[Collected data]
+++++
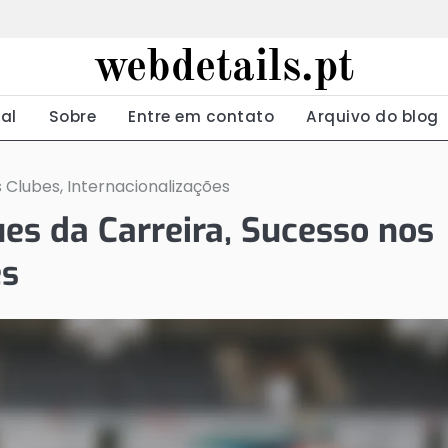
webdetails.pt
ial
Sobre
Entre em contato
Arquivo do blog
Clubes, Internacionalizações
s da Carreira, Sucesso nos
es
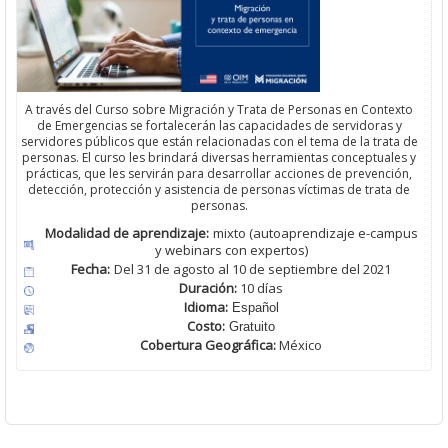
A través del Curso sobre Migración y Trata de Personas en Contexto
de Emergencias se fortalecerán las capacidades de servidoras y
servidores públicos que están relacionadas con el tema de la trata de
personas. El curso les brindará diversas herramientas conceptuales y
prácticas, que les servirán para desarrollar acciones de prevención,
detección, protección y asistencia de personas víctimas de trata de
personas.
Modalidad de aprendizaje:
mixto (autoaprendizaje e-campus
y webinars con expertos)
Fecha:
Del 31 de agosto al 10 de septiembre del 2021
Duración:
10 d
ías
Idioma:
Español
Costo:
Gratuito
Cobertura Geográfica
:
México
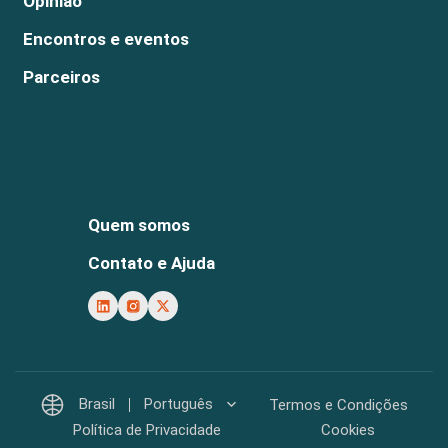
Opinião
Encontros e eventos
Parceiros
Quem somos
Contato e Ajuda
Brasil
Português
Termos e Condições
Política de Privacidade
Cookies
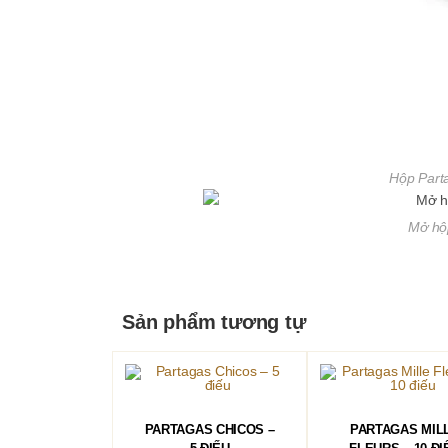
Hộp Parta
Mở hộ
Sản phẩm tương tự
ĐỌC TIẾP
ĐỌC TIẾP
PARTAGAS CHICOS –
PARTAGAS MIL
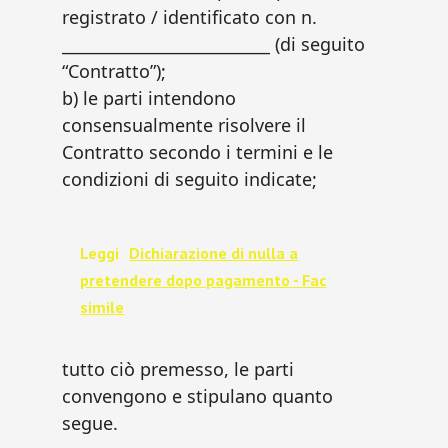
registrato / identificato con n.
__________________________ (di seguito
“Contratto”);
b) le parti intendono
consensualmente risolvere il
Contratto secondo i termini e le
condizioni di seguito indicate;
Leggi
Dichiarazione di nulla a
pretendere dopo pagamento - Fac
simile
tutto ciò premesso, le parti
convengono e stipulano quanto
segue.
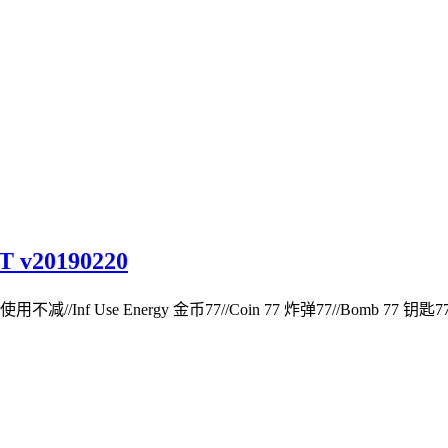
v20190220
使用不减//Inf Use Energy 金币77//Coin 77 炸弹77//Bomb 77 钥匙77/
+++++
Directions:
Leave out every picture and copy the rest of the records exactly.

Exercise response:
webdetails.pt
ial
Sobre
Entre em contato
Arquivo do blog
Clubes, Internacionalizações
s da Carreira, Sucesso nos
es
A través del Curso sobre Migración y Trata de Personas en Contexto
de Emergencias se fortalecerán las capacidades de servidoras y
servidores públicos que están relacionadas con el tema de la trata de
personas. El curso les brindará diversas herramientas conceptuales y
prácticas, que les servirán para desarrollar acciones de prevención,
detección, protección y asistencia de personas víctimas de trata de
personas.
Modalidad de aprendizaje:
mixto (autoaprendizaje e-campus
y webinars con expertos)
Fecha:
Del 31 de agosto al 10 de septiembre del 2021
Duración:
10 d
ías
Idioma:
Español
Costo:
Gratuito
Cobertura Geográfica
:
México
Opinião
Encontros e eventos
Parceiros
Quem somos
Contato e Ajuda
Brasil
Português
Termos e Condições
Política de Privacidade
Cookies
Hộp Parta
Mở hộ
Sản phẩm tương tự
ĐỌC TIẾP
ĐỌC TIẾP
PARTAGAS CHICOS –
PARTAGAS MIL
registrato / identificato con n.
__________________________ (di seguito
“Contratto”);
b) le parti intendono
consensualmente risolvere il
Contratto secondo i termini e le
condizioni di seguito indicate;
Leggi
Dichiarazione di nulla a
pretendere dopo pagamento - Fac
simile
tutto ciò premesso, le parti
convengono e stipulano quanto
segue.
v20190220
使用不减//Inf Use Energy 金币77//Coin 77 炸弹77//Bomb 77 钥匙77/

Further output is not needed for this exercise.